Neste momento, me cutucar com uma agulha pela primeira vez parece impossível. Tenho pavor de agulhas. Através da névoa da minha ansiedade, considero brevemente que esta é uma metáfora adequada para a minha decisão de tomar testosterona. Que fui eu quem escolheu fazer isso, que não é o ato em si, mas a incognoscibilidade do resultado que mais temo, mas também que é impossível vacilar por mais tempo. Estou à beira do precipício; a seringa já está em minha mão, posicionada perpendicularmente, pronta para perfurar minha coxa e todos os meus nervos nervosos.

Minha mão para. Finalmente, estou pronto. É hora de mergulhar.

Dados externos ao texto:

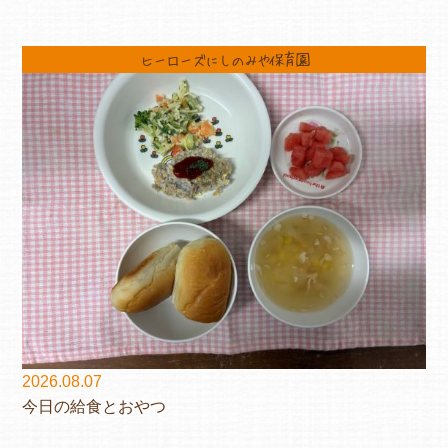
ヒーローズにしのみや保育園
2026.08.07
今日の給食とおやつ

Em algum momento do ano passado, meu algoritmo do Instagram finalmente descobriu que sou um cara queer. Não foi uma tarefa difícil, já que eu clicava em cada Reel sugerido de um homem asiático gostoso, em parte pelo desejo de estudar e roubar o que os tornava tão facilmente masculinos, e em parte por desejo. Ele cuspiu vídeo após vídeo para mim de homens em transições em câmera lenta ou corte combinado, exibindo seus cabelos perfeitamente penteados e roupas caras, e como uma marca particularmente ingênua, eu assisti a todos eles. Mas houve alguns Momentos misturados com o resto que me surpreenderam. Ao avistar um japonês loiro vestido com trajes galantes de época, alto e equilibrado sob um holofote e cantando com todo o coração no palco, eu sabia por experiência anterior que ele não era um homem, mas sim Rei Yuzuka, um dos as atuais principais estrelas da Takarazuka Revue do Japão, uma trupe de teatro feminina. Yuzuka é uma otokoyaku - uma (presumivelmente) atriz cis que apenas desempenha papéis masculinos, e ela é a melhor deles, entre um grupo de atrizes notoriamente competitivo. Também não passou despercebido que Yuzuka conseguiu enganar meu algoritmo do Instagram – que, com o poder absoluto de sua performance de gênero, ela transpassou um pouquinho meu olhar panóptico.

“Parte do fascínio especialmente único da Takarazuka Revue”, orgulha-se o canal oficial do YouTube, “é como as mulheres que interpretam otokoyaku parecem ser mais impressionantes no palco do que os homens reais”. O que é uma afirmação que, como pessoa transmasculina, acho incrivelmente engraçada. Porque não é isso, na verdade, o que estou fazendo? Construindo uma fantasia masculina atraente para mim, a partir dos fragmentos que observei e peguei emprestado de outros homens. Assim como o otokoyaku, nem sempre fui um homem. Eu tive que aprender a me tornar um.

Eu nem sempre quis ser transmasculino. No início de 2018, com a ajuda da minha terapeuta e de vários amigos próximos, tinha acabado de deixar meu ex-namorado vários meses antes. Foi um relacionamento físico e emocionalmente abusivo, pontuado por vários casos de agressão sexual, e eu me acomodei em meu novo apartamento, longe dele, um tanto abalada como pessoa.

Eu sabia por experiência anterior que ele não era um homem…

Tinha sido inequivocamente uma relação repleta de violência de género, apesar dos seus protestos de que era feminista, apenas por causa da forma como a cisheteronormatividade nos fecha em papéis de género se não resistirmos activamente a ela. Sabendo disso, e cheia de uma raiva ardente pelo que ele tinha feito comigo, não pude deixar de me sentir vingativa. Isto foi, talvez, no auge da retórica “homens são lixo” que se espalhou pelas redes sociais, com todos tweetando alegremente e compartilhando piadas fáceis. Incluindo me a mim. Parecia justo e justificado e, além disso, na minha psique ferida, fazia sentido. A masculinidade me machucou, o que significava que eu tinha que me proteger dela. Imaginei que a feminilidade era uma bondade divina. A masculinidade era algo tóxico a ser erradicado e destruído em todos. Mantive essa crença por vários anos, especialmente porque era um sentimento que ecoava em muitos espaços queer que eu chamava de minha comunidade.